HUNTSVILLE, Ala., November 20, 2006 – Intergraph Corporation (NASDAQ: INGR), a leading global provider of spatial information management (SIM) software, today announced that the stockholders of the Company voted to adopt the merger agreement providing for the acquisition of Intergraph Corporation by an investor group led by Hellman & Friedman LLC and Texas Pacific Group at a special meeting of the stockholders held today at Intergraph’s executive offices in Madison, Alabama.
Based on the preliminary tally of shares voted, approximately 99% of the shares of Intergraph common stock present and voting at the special meeting (in person or by proxy) voted in favor of the proposed merger agreement. The number of shares that voted to adopt the merger agreement represents approximately 73% of the total number of shares of Intergraph common stock outstanding and entitled to vote as of October 11, 2006, the record date for the special meeting.
The proposed merger was announced on August 31, 2006 and is expected to close by the end of November 2006, subject to the satisfaction or waiver of the conditions set forth in the merger agreement. Under the terms of the merger agreement, Intergraph stockholders will receive $44.00 per share in cash, without interest, for each share of Intergraph common stock held.
Intergraph Corporation (NASDAQ: INGR) is a leading global provider of spatial information management (SIM) software. Security organizations, businesses and governments in more than 60 countries rely on the Company's spatial technology and services to make better and faster operational decisions. Intergraph's customers organize vast amounts of complex data into understandable visual representations, creating intelligent maps, managing assets, building and operating better plants and ships, and protecting critical infrastructure and millions of people around the world. For more information, visit www.intergraph.com.
This press release contains forward-looking statements based on estimates and assumptions. Those forward-looking statements include all statements other than those made solely with respect to historical fact. Numerous risks, uncertainties and other factors may cause actual results to differ materially from those expressed in any forward-looking statements.

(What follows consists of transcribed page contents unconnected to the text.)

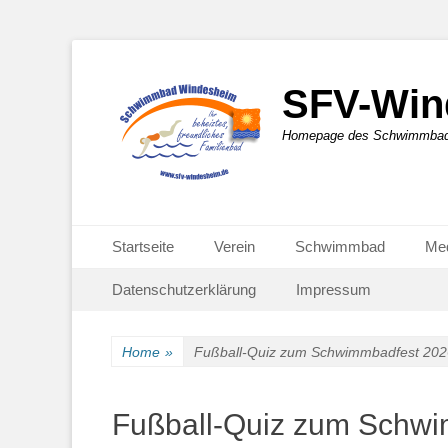
SFV-Win
Homepage des Schwimmbad-F
Primäres Menü
Zum
Startseite
Verein
Schwimmbad
Me
Inhalt
Sekundär-Menü
Zum
springen
Datenschutzerklärung
Impressum
Inhalt
springen
Home
»
Fußball-Quiz zum Schwimmbadfest 202
Fußball-Quiz zum Schw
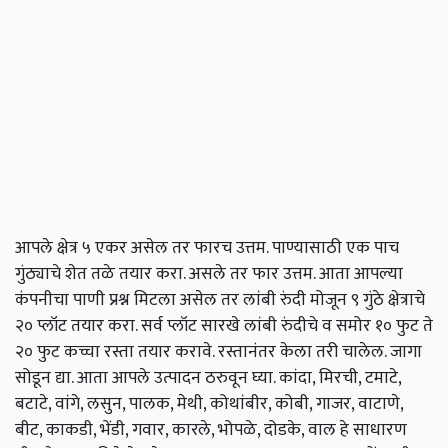
आपले क्षेत्र ५ एकर असेल तर फारच उत्तम. पाण्यासाठी एक पाच
गुंठ्याचे शेत तळे तयार करा. असले तर फार उत्तम. आता आपल्या
कंपनीचा पाणी प्रश्न मिटला असेल तर लांबी रुंदी मोजून ९ गुंठे क्षेत्राचे
२० प्लॉट तयार करा. सर्व प्लॉट सारखे लांबी रुंदीचे व समोर १० फुट ते
२० फुट कच्चा रस्ता तयार करावे. रस्तानंतर केला तरी चालेल. जागा
सोडून द्या. आता आपले उत्पादन ठरुवून घ्या. कांदा, मिरची, टमाटे,
बटाटे, वांगे, लसुन, पालक, मेथी, कोथांबीर, कोबी, गाजर, वाटाणे,
बीट, काकडी, भेंडी, गवार, कारले, भोपळे, दोडके, वाल हे साधारण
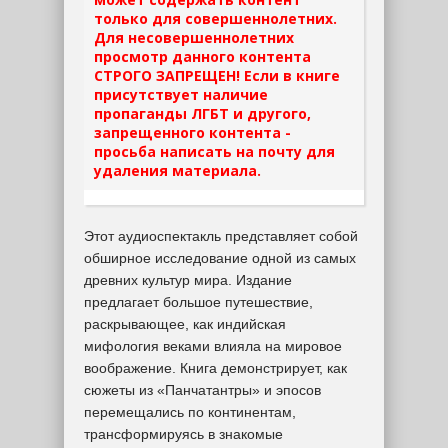
только для совершеннолетних.
Для несовершеннолетних
просмотр данного контента
СТРОГО ЗАПРЕЩЕН! Если в книге
присутствует наличие
пропаганды ЛГБТ и другого,
запрещенного контента -
просьба написать на почту для
удаления материала.
Этот аудиоспектакль представляет собой
обширное исследование одной из самых
древних культур мира. Издание
предлагает большое путешествие,
раскрывающее, как индийская
мифология веками влияла на мировое
воображение. Книга демонстрирует, как
сюжеты из «Панчатантры» и эпосов
перемещались по континентам,
трансформируясь в знакомые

These factors include, but are not limited to, (1) the occurrence of any event, change or other circumstances that could give rise to the termination of the merger agreement, including a termination that under circumstances could require Intergraph to pay a $33.14 million termination fee; (2) the outcome of any legal proceedings, or proposed settlements thereof, that have been or may be instituted against Intergraph and others relating to the merger agreement; (3) the failure of the merger to close for any reason, including the inability to complete the merger due to the failure to satisfy the conditions to consummation of the merger, or the failure to obtain the necessary debt financing arrangements set forth in commitment letters received in connection with the merger, and the risk that any failure of the merger to close may adversely affect Intergraph’s business and the price of Intergraph common stock; (4) the potential adverse effect on Intergraph’s business, properties and operations of any covenants Intergraph agreed to in the merger agreement; (5) risks that the proposed transaction diverts management’s attention and disrupts current plans and operations, and the potential difficulties in employee retention as a result of the merger; (6) the effect of the announcement of the merger and actions taken in anticipation of the merger on Intergraph’s business relationships, operating results and business generally; (7) the amount of the costs, fees, expenses and charges related to the merger; and (8) other risks detailed in Intergraph’s current filings with the Securities and Exchange Commission, including Intergraph’s most recent filings on Forms 8-K, 10-Q and 10-K. Many of the factors that will determine the outcome of the subject matter of this press release are beyond Intergraph’s ability to control or predict. Intergraph undertakes no obligation to revise or update any forward-looking statements, or to make any other forward-looking statements, whether as a result of new information, future events or otherwise, except as required by law.
Intergraph and the Intergraph logo are trademarks or registered trademarks of Intergraph Corporation or its subsidiaries in the U.S. and other countries. All other trade names are trademarks or registered trademarks of their respective holders.